Analysez les SERP concurrentes, consultez la documentation officielle Google sur les résultats enrichis, et testez progressivement en mesurant l'impact via Search Console. Certaines corrélations restent empiriques.
Cette approche s'applique-t-elle aux sites d'actualités et aux sites locaux ?
Partiellement. Pour ces typologies, certaines données structurées restent obligatoires pour l'éligibilité elle-même (NewsArticle, LocalBusiness), même sans affichage enrichi garanti. L'approche ciblée concerne surtout les attributs optionnels.
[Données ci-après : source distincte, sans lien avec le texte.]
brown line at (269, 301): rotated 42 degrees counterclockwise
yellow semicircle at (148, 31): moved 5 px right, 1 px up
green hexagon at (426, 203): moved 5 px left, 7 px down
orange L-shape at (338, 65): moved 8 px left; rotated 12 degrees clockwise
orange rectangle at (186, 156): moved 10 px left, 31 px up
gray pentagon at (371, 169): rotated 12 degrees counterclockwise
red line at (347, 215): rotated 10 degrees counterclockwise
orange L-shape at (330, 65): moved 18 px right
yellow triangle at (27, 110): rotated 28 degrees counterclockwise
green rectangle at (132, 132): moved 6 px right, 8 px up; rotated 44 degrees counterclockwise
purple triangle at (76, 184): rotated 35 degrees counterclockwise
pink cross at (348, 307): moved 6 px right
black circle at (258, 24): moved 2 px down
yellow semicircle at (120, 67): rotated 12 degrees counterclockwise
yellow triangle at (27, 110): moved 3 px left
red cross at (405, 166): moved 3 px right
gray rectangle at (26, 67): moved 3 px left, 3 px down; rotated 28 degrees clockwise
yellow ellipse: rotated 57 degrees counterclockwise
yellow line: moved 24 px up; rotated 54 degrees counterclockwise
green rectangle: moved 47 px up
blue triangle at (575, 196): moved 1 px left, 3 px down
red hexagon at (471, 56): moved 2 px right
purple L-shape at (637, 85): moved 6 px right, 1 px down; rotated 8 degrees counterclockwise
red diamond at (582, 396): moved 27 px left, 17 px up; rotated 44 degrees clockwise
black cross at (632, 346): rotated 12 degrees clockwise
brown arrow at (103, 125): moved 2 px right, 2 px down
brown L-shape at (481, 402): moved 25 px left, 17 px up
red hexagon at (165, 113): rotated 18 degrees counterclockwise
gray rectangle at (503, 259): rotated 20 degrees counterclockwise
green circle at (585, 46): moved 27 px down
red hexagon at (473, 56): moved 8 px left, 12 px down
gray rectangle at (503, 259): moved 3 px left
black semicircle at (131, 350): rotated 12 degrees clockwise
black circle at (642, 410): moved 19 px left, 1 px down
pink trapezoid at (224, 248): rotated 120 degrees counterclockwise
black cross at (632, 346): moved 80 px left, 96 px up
Faut-il implémenter des données structurées qui n'ont aucun impact visible aujourd'hui ?
Ça dépend. Si elles apportent du contexte sémantique ou préparent l'éligibilité à de futurs formats, oui. Si elles sont juste copiées par conformisme sans valeur ajoutée, non.
L'outil de test des résultats enrichis garantit-il l'affichage effectif ?
Non. Il valide la conformité technique du schéma, pas l'affichage dans les SERP. Google décide au cas par cas selon la pertinence, la qualité et la concurrence. La validation est nécessaire mais pas suffisante.